Container Service for Kubernetes (ACK) allows you to configure alerts to centrally manage exceptions in the cluster and provides various metrics for different scenarios. You can deploy Custom Resource Definitions (CRDs) in a cluster to configure and manage alert rules. This topic describes how to set up alerting and configure alert rules for a registered external Kubernetes cluster.
Prerequisites
- A cluster registration proxy is created and a self-managed Kubernetes cluster is connected to the cluster registration proxy. For more information, see Create a cluster registration proxy and register an on-premises cluster.
- A kubectl client is connected to the self-managed cluster. For more information, see Connect to Kubernetes clusters by using kubectl.
Scenarios
ACK allows you to configure and manage alerts in a centralized manner to monitor various scenarios. The alerting feature is commonly used in the following scenarios:
- Cluster O&M
You can configure alerts to detect exceptions in cluster management, storage, networks, and elastic scaling at the earliest opportunity. For example, you can configure and enable Alert Rule Set for Node Exceptions to monitor exceptions in all nodes or specific nodes in the cluster. You can configure and enable Alert Rule Set for Storage Exceptions to monitor changes and exceptions in cluster storage. You can configure and enable Alert Rule Set for Network Exceptions to monitor changes and exceptions in cluster networks. You can configure and enable Alert Rule Set for O&M Exceptions to monitor changes and exceptions in cluster management operations.
- Application development
You can configure alerts to detect exceptions and abnormal metrics of running applications in the cluster at the earliest opportunity. For example, you can configure alerts to detect exceptions of pod replicas and check whether the CPU and memory usage of a Deployment exceed the thresholds. You can use the default alert template to quickly set up alerts to receive notifications about exceptions of pod replicas in the cluster. For example, you can configure and enable Alert Rule Set for Pod Exceptions to monitor exceptions in the pods of your application.
- Application management
To monitor the issues that occur throughout the lifecycle of an application, we recommend that you pay attention to application health, capacity planning, cluster stability, exceptions, and errors. You can configure and enable Alert Rule Set for Critical Events to monitor warnings and errors in the cluster. You can configure and enable Alert Rule Set for Resource Exceptions to monitor resource usage in the cluster and optimize capacity planning.

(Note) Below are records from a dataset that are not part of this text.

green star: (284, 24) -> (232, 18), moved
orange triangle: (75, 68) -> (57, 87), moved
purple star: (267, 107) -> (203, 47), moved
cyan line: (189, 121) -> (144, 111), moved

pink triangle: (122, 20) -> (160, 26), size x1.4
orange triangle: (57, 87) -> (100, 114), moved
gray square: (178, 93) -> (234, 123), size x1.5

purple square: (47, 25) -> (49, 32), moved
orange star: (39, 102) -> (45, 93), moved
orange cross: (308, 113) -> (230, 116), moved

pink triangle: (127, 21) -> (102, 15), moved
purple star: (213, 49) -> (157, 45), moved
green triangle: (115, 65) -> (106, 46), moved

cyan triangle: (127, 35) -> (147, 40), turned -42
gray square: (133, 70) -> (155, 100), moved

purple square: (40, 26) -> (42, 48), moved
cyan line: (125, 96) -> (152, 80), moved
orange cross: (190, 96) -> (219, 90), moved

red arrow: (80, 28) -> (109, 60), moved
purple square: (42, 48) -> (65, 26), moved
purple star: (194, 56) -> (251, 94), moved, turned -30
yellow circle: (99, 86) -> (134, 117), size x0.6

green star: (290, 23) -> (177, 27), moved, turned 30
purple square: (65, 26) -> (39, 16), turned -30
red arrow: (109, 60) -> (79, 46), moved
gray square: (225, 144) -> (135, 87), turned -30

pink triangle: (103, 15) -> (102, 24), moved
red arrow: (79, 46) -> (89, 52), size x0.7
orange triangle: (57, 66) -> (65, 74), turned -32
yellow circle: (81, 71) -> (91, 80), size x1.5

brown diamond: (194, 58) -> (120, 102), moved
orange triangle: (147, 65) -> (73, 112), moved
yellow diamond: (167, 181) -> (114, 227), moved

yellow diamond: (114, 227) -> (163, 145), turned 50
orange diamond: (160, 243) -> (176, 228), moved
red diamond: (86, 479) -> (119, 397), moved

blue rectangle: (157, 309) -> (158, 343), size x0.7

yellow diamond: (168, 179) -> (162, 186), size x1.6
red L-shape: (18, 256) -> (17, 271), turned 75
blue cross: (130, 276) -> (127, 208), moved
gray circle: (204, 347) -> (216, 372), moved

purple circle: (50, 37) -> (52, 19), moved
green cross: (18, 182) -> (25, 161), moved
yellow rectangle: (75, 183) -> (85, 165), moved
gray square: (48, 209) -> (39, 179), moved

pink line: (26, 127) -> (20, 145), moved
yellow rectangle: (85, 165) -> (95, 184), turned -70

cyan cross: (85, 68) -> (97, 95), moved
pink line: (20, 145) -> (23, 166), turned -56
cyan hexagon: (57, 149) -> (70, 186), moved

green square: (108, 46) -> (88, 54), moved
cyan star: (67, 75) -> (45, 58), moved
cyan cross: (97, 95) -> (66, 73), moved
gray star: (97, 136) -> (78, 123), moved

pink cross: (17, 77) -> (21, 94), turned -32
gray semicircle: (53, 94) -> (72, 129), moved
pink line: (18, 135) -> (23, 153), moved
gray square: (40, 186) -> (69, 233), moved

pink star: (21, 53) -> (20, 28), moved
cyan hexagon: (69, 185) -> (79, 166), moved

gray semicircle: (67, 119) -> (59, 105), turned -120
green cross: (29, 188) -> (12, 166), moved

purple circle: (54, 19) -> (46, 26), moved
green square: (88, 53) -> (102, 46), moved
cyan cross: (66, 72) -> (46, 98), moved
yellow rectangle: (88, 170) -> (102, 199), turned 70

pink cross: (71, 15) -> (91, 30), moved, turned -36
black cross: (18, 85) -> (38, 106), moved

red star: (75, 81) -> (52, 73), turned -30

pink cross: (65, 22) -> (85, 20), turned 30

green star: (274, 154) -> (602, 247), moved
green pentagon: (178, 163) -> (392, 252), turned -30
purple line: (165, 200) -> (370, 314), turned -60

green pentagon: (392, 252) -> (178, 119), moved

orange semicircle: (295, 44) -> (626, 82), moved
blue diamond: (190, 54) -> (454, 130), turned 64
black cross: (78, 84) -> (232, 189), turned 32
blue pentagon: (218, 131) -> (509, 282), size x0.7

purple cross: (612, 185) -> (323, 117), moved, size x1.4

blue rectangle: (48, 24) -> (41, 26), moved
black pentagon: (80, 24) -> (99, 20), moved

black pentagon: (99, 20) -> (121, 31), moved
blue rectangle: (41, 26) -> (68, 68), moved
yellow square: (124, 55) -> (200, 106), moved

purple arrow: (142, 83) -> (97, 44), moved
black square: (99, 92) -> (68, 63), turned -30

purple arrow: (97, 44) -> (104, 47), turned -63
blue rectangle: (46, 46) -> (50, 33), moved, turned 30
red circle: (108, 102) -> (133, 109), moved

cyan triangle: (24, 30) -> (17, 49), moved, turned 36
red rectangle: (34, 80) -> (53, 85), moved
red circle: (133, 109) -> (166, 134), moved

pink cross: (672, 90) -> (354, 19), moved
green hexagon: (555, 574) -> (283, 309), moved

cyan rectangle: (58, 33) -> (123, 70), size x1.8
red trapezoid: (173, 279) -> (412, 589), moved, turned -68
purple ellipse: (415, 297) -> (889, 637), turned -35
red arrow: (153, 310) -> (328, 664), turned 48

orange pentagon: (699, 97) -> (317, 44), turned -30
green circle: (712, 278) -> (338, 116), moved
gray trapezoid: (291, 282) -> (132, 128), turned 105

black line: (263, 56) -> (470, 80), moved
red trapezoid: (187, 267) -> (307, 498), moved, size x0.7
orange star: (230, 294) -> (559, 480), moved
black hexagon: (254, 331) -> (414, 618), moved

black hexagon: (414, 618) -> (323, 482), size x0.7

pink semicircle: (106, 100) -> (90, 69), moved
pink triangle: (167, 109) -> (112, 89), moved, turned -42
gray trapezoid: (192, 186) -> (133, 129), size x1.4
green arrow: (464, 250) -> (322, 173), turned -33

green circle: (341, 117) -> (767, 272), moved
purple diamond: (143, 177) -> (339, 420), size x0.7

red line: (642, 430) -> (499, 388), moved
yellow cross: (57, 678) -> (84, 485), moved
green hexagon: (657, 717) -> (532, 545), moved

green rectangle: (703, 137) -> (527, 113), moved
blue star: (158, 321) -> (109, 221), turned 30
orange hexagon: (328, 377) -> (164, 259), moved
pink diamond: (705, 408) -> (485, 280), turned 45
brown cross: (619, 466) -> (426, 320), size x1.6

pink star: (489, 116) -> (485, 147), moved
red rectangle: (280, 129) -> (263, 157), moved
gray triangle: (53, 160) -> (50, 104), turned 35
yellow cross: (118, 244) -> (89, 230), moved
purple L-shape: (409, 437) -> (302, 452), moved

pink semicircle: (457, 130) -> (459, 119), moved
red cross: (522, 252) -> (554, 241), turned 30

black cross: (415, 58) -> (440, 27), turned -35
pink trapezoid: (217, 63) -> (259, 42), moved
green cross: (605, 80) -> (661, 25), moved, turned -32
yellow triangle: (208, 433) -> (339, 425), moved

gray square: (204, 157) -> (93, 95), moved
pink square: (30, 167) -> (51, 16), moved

- Multi-cluster management
When you manage multiple clusters, you may find it a complex task to configure and synchronize alert rules across the clusters. ACK allows you to deploy CRDs in the cluster to manage alert rules. You can configure the same CRDs to conveniently synchronize alert rules across multiple clusters.
Configure the cloud monitoring component in the registered external cluster
Step 1: Configure RAM permissions for the component
Before you can install the component in an external cluster, you must set the AccessKey pair to grant the external cluster the permissions to access Alibaba Cloud resources. Before you set the AccessKey pair, create a Resource Access Management (RAM) user and grant the RAM user the permissions to access Alibaba Cloud resources.
Step 2: Install and upgrade the component
The console automatically checks whether the alerting configuration meets the requirements and guides you to activate, install, or upgrade the component.
Set up alerting
Step 1: Enable the default alert rules
Step 2: Configure alert rules
Configure alert rules by using CRDs
When the alerting feature is enabled, the system automatically creates a resource object of the AckAlertRule type in the kube-system namespace. This resource object contains the default alert template. You can use this resource object to configure alert rule sets.
The default alert template
- The default alert rules are enabled.
- You go to the Alert Rules tab for the first time and default alert rules are not enabled.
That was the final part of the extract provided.